Built with imaginative foresight, La Pagoda still stands tall, prizing ample space and the right to seclusion as key to well-adjusted urban living. Such considerations needn’t be the exclusive province of the privileged. More than half a century later, the integrity of this high-rise residence’s materials – and its ideas – are as solid as ever.
Meet the locals
“My husband and I were one of the original 80 families, making us some of the longest remaining residents. The apartment was a wedding gift from my father-in-law. We raised our five kids here. Our home is unique: one of the few without a service entrance and, as far as I know, the only duplex. We also have a fireplace but it’s never used because I wouldn’t want the smoke to bother any of the neighbours who use the rooftop to dry their laundry.

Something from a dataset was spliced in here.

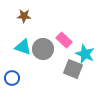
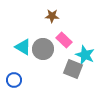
brown star: moved 28 px right
cyan triangle: rotated 12 degrees clockwise
cyan star: moved 1 px down
blue circle: moved 2 px right, 2 px down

To live surrounded by so much greenery is sublime. My children are all grown up and keep asking me to move to their side of town. It would be difficult for me to leave all the surrounding trees and leafy vistas, though. Besides, we’re not very fond of change.”
“This is a joyful place to live. I moved here when I was 35, taking up residence in my father’s investment property after he had a bad experience with some tenants. At that time, I was one of the youngest people in the building. We’ve watched Valencia change and expand at our feet. When the authorities announced a multi-lane highway project along the former riverbed, I was the first to take to the streets in protest. Thankfully, it’s now a park [Turia Gardens] designed by Ricardo Bofill.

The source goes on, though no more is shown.